Danse avec Bachir

Par Melusine

Puisque nous parlons cinéma, voici un autre film à voir, un dessin-animé plus précisément, remarquablement bien fait d'un point de vue formel et excellent film... de propagande !? "Valse avec Bachir" (2008) est le récit entrecoupé de cauchemars et de souvenirs de guerre de l'enquête menée par le réalisateur israélien Ari Folman pour tenter de retrouver sa propre mémoire des événements de la guerre du Liban de 1982 (une opération cyniquement baptisée "Paix en Galilée" par l'armée israélienne). Folman, et c'est l'élément déclencheur de son enquête, réalise un jour qu'il n'a pas le moindre souvenir des événements terribles auxquels il a participé ou dont il a été témoin en tant que soldat de Tsahal et qui sont comme effacés de sa conscience. Les trous de mémoire des adeptes du devoir de mémoire...

Bande-annonce


Le propos, remarquablement servi par l'esthétique sombre du dessin d'animation, est plus universel que le "retour du refoulé" cher aux psychanalistes : la guerre, ses horreurs et ses traumatismes, et comment la mémoire/conscience s'en accommode, ou s'égare. En filigrane se dessine une critique de la politique israélienne au Liban qui culmine avec les images du massacre des camps de réfugiés de Sabra et Chatila (16-17 septembre 1982). Cependant, il reste toujours un point aveugle dans le champ de la conscience du réalisateur, aussi honnête soit-il et quelque efforts qu'il fasse. Le titre du film en témoigne qui met en avant la figure de Bachir Gemayel.
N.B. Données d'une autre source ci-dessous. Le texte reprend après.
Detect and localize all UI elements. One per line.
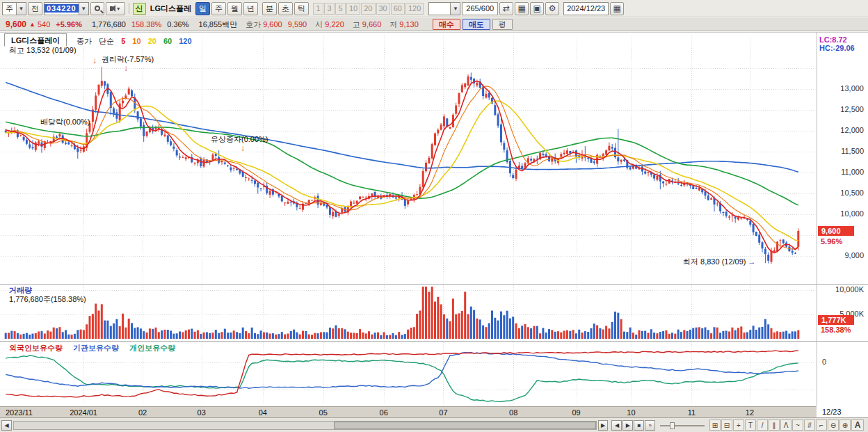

Bachir Gemayel, d'une famille de maronites chrétiens, chef charismatique des Forces libanaises et allié circonstanciel d'Israël, élu président du Liban, fut assassiné peu après, le 14 septembre 1982. Le massacre qui suivit est généralement attribué à ses troupes de phalangistes, comme une vengeance fanatique perpétrée sous le regard de l'armée israélienne qui laissa faire. Cette présentation des événements correspond grosso modo aux conclusions de la commission d'enquête israélienne, nécessairement partielles sinon partiales (rapport Kahane, 1983), mais elle fait fi du contexte et d'une responsabilité plus générale d'Israël dans la déstabilisation du Liban. Si la responsabilité immédiate des exécutions semble imputable à un groupe de FL manipulés, désorientés par la mort de leur chef et avides de vengeance, elle revient a fortiori aux manipulateurs qui les invitèrent à entrer dans le camp... parmi lesquels Ariel Sharon et un certain Elie Hobeika, soupçonné plus tard d'être un agent syrien infiltré, qui commandait le détachement FL à Sabra et Chatila.
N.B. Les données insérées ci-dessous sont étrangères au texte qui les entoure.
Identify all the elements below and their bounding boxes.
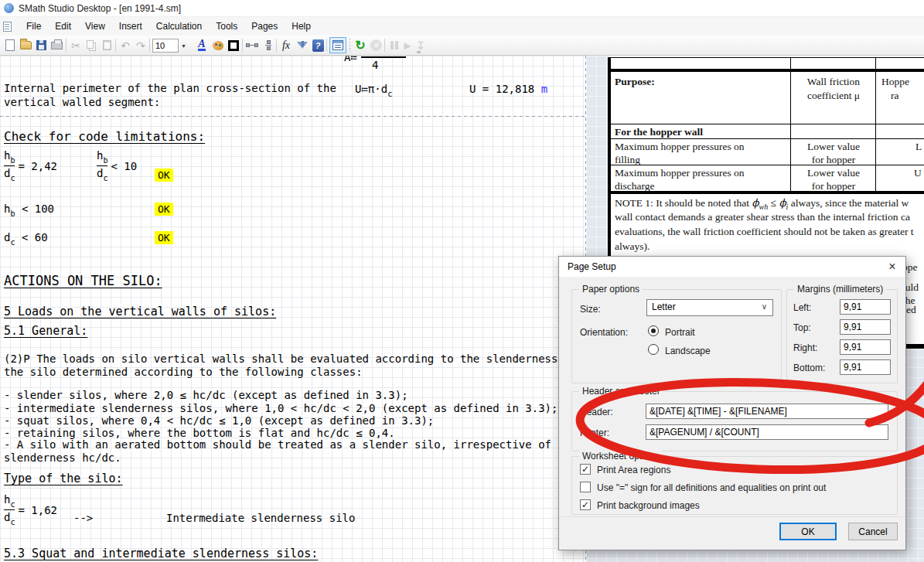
formula-hb-limit[interactable]: hb < 100 [4,203,54,220]
toolbar-separator [384,39,385,52]
insert-function-icon[interactable]: fx [279,38,293,53]
formula-u-result[interactable]: U = 12,818 m [469,83,547,96]
filter-funnel-icon[interactable] [295,38,309,53]
orientation-label: Orientation: [580,327,628,338]
cut-icon[interactable]: ✂ [69,38,83,53]
document-window-icon[interactable] [3,22,12,32]
margin-left-input[interactable] [840,299,891,315]
list-item-squat[interactable]: - squat silos, where 0,4 < hc/dc ≤ 1,0 (… [4,414,434,427]
border-icon[interactable] [227,38,240,53]
portrait-radio[interactable] [648,325,659,336]
list-item-intermediate[interactable]: - intermediate slenderness silos, where … [4,402,557,415]
toolbar-separator [276,39,277,52]
table-cell-hopper-2: ra [891,90,899,102]
color-palette-icon[interactable] [211,38,225,53]
new-document-icon[interactable] [3,38,17,53]
margin-right-input[interactable] [840,339,891,355]
worksheet-canvas[interactable]: A≔ 4 Internal perimeter of the plan cros… [0,56,585,562]
side-panel-toggle-icon[interactable] [329,37,346,53]
formula-area-lhs[interactable]: A≔ [344,56,357,64]
heading-5-1-general[interactable]: 5.1 General: [4,324,87,338]
toolbar-separator [349,39,350,52]
table-cell-wall-friction-2: coefficient μ [792,90,875,102]
heading-loads-vertical-walls[interactable]: 5 Loads on the vertical walls of silos: [4,305,276,318]
list-item-aerated[interactable]: - A silo with an aerated bottom should b… [4,438,578,451]
menu-view[interactable]: View [78,19,112,34]
reference-book-icon[interactable]: ? [311,38,325,53]
heading-check-limitations[interactable]: Check for code limitations: [4,129,205,144]
save-icon[interactable] [34,38,48,53]
ok-button[interactable]: OK [779,523,837,540]
pause-icon[interactable] [387,38,401,53]
table-cell-max-discharge-2: discharge [615,180,654,192]
print-area-checkbox[interactable]: ✓ [580,464,591,475]
open-file-icon[interactable] [19,38,32,53]
menu-help[interactable]: Help [285,19,318,34]
table-cell-max-discharge-1: Maximum hopper pressures on [615,167,745,179]
paste-icon[interactable] [100,38,114,53]
formula-hc-dc-value[interactable]: hcdc = 1,62 [4,493,57,526]
margin-top-input[interactable] [840,319,891,335]
equals-sign-checkbox-label[interactable]: Use "=" sign for all definitions and equ… [597,482,826,493]
formula-area-denominator[interactable]: 4 [372,59,378,72]
list-item-slender[interactable]: - slender silos, where 2,0 ≤ hc/dc (exce… [4,389,408,402]
menu-insert[interactable]: Insert [112,19,149,34]
formula-u-definition[interactable]: U≔π·dc [355,83,392,100]
recalculate-icon[interactable]: ↻ [353,38,367,53]
redo-icon[interactable]: ↷ [134,38,148,53]
heading-type-of-silo[interactable]: Type of the silo: [4,472,123,485]
menu-calculation[interactable]: Calculation [149,19,209,34]
margin-left-label: Left: [793,302,811,313]
portrait-radio-label[interactable]: Portrait [665,327,695,338]
list-item-aerated-cont[interactable]: slenderness hc/dc. [4,451,121,465]
background-images-checkbox-label[interactable]: Print background images [597,500,700,511]
footer-input[interactable] [646,424,888,440]
heading-5-3-squat[interactable]: 5.3 Squat and intermediate slenderness s… [4,547,318,560]
background-images-checkbox[interactable]: ✓ [580,499,591,510]
table-cell-lower-value-1: Lower value [792,141,875,153]
menu-tools[interactable]: Tools [209,19,244,34]
font-size-dropdown-icon[interactable]: ▾ [179,39,189,53]
text-perimeter-line1[interactable]: Internal perimeter of the plan cross-sec… [4,82,336,95]
toolbar-separator [115,39,116,52]
equals-sign-checkbox[interactable] [580,482,591,492]
header-footer-label: Header and Footer [579,386,663,397]
header-input[interactable] [646,404,888,419]
fraction-icon[interactable] [261,38,275,53]
close-icon[interactable]: × [881,257,904,276]
paragraph-2p-line2[interactable]: the silo determined according to the fol… [4,366,363,379]
header-label: Header: [580,407,613,417]
font-color-icon[interactable]: A [195,38,209,53]
paper-size-select[interactable]: Letter∨ [646,299,773,316]
margin-bottom-input[interactable] [840,359,891,375]
print-area-checkbox-label[interactable]: Print Area regions [597,465,670,475]
font-size-input[interactable] [152,39,179,53]
landscape-radio[interactable] [648,344,659,355]
margin-top-label: Top: [793,322,811,333]
toolbar-separator [242,39,243,52]
toolbar: ✂ ↶ ↷ ▾ A fx ? ↻ ✕ ▶ ↧ [0,36,924,56]
table-cell-fill-c3: L [915,141,922,153]
print-icon[interactable] [49,38,63,53]
formula-dc-limit[interactable]: dc < 60 [4,231,48,249]
cancel-button[interactable]: Cancel [848,523,898,540]
landscape-radio-label[interactable]: Landscape [665,346,711,356]
note-line4: always). [615,240,650,253]
undo-icon[interactable]: ↶ [118,38,132,53]
menu-edit[interactable]: Edit [48,19,78,34]
play-icon[interactable]: ▶ [401,38,414,53]
step-icon[interactable]: ↧ [414,38,428,53]
text-perimeter-line2[interactable]: vertical walled segment: [4,96,160,109]
formula-hb-dc-limit[interactable]: hbdc < 10 [97,149,137,182]
stop-icon[interactable]: ✕ [369,38,383,53]
formula-hb-dc-value[interactable]: hbdc = 2,42 [4,149,57,182]
menu-file[interactable]: File [19,19,48,34]
paper-options-group: Paper options Size: Letter∨ Orientation:… [571,289,782,383]
window-title: SMath Studio Desktop - [en 1991-4.sm] [19,3,181,14]
menu-pages[interactable]: Pages [244,19,285,34]
copy-icon[interactable] [84,38,98,53]
paragraph-2p-line1[interactable]: (2)P The loads on silo vertical walls sh… [4,353,578,366]
text-slenderness-result[interactable]: Intermediate slenderness silo [166,512,355,525]
units-icon[interactable] [245,38,259,53]
heading-actions-on-silo[interactable]: ACTIONS ON THE SILO: [4,273,162,288]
Et puisqu'il est question de mémoire, il faut rappeler tous ces massacres commis à partir d'avril 1975 par les Palestiniens de l'OLP et leurs alliés syriens, dont furent victimes des milliers de villageois chrétiens (Damour, 20 janvier 1976, environ 750 morts, Chekka, 5 juillet 1976, 120 morts, etc.), des massacres pourtant bien documentés dont les noms ont disparu de la conscience occidentale...
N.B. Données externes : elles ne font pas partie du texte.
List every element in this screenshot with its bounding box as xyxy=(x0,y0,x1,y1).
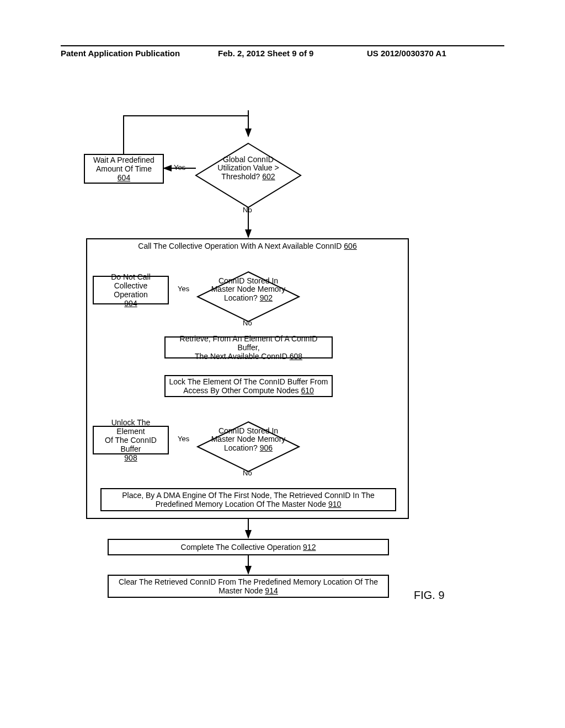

Pour revenir au film, il échappe en fait au reproche de propagande, inévitable s'agissant d'événements controversés, en préférant au documentaire pseudo-objectif une vision onirique et particulière mais qui finalement sonne assez juste et donne à penser, même si le héros-réalisateur ne recouvre pas complètement la mémoire.